In an interview with the Star newspaper published on Wednesday, Malema described Lamola as a "traitor" and a "sellout", who switched allegiance to President Jacob Zuma's camp in exchange for a chance to take over as league president after Mangaung.
In a statement issued on Wednesday afternoon by its spokesperson Khusela Sangoni-Khawe, the league said that Malema's "bloodcurdling remarks are not worthy of a leader".
"Julius Malema should be ashamed that he has failed to show leadership to the youth of South Africa by constructively engaging issues of conflict he perceived. These reports must indeed be a disappointment to the youth who look upon him as a leader of young people of this country and beyond.
"Julius Malema's unfortunate action of resorting to public squabbling and accusations is not befitting the stature with which young people regard our organisation, the ANC Youth League, and hence we will rise to defend anything we view as an unwarranted attack against it, its views and positions," the statement said.
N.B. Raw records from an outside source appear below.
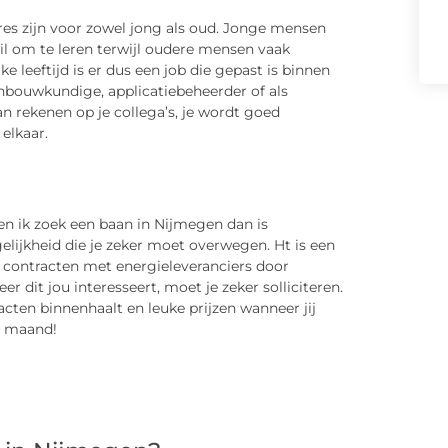
res zijn voor zowel jong als oud. Jonge mensen
om te leren terwijl oudere mensen vaak
 leeftijd is er dus een job die gepast is binnen
nbouwkundige, applicatiebeheerder of als
kan rekenen op je collega’s, je wordt goed
elkaar.
 en ik zoek een baan in Nijmegen dan is
elijkheid die je zeker moet overwegen. Ht is een
e contracten met energieleveranciers door
 dit jou interesseert, moet je zeker solliciteren.
acten binnenhaalt en leuke prijzen wanneer jij
e maand!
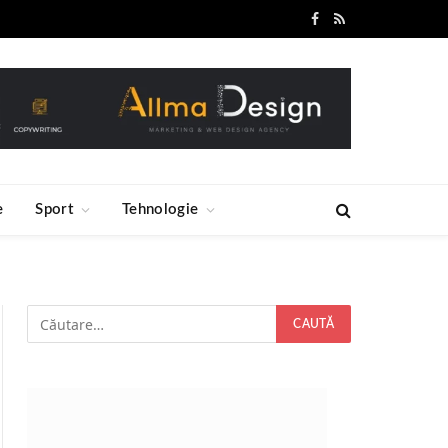
Facebook
RSS
e
Sport
Tehnologie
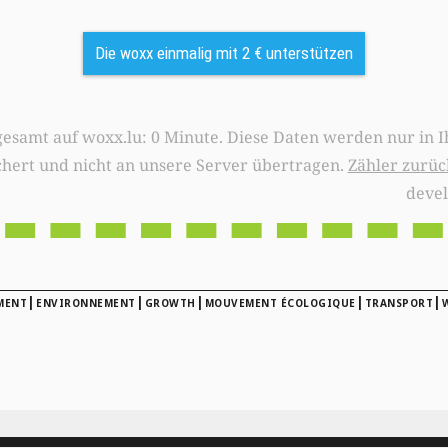
Die woxx einmalig mit 2 € unterstützen
0 Minute. Diese Daten werden nur in Ihrem Browser
chert und nicht an unsere Server übertragen.
Zähler zurüc
deve
|
|
|
|
|
MENT
ENVIRONNEMENT
GROWTH
MOUVEMENT ÉCOLOGIQUE
TRANSPORT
"The ANC Youth League is an organisation far above any individual. It is a fact that the ANC Youth League is not accused of money laundering in any court of law and the deputy president remains correct in distancing the organisation from private issues of individuals regardless of what position they may or may not hold in the organisation," it said.
"The National Executive Committee has no resolution to support individual members of the organisation who appear before court in respect of their personal affairs, neither have we sought to stop members who want to attend in support of Julius in their personal capacity … It is when the movement abrogates upon itself challenges that are not of its making but of individuals, that you begin to build a cult of personality and find the organisation entwined in messes such as The Spear saga and many we have seen in recent days," the statement said.
Malema's outburst came few days after Lamola released a statement warning youth league members against supporting Malema in his upcoming money laundering case.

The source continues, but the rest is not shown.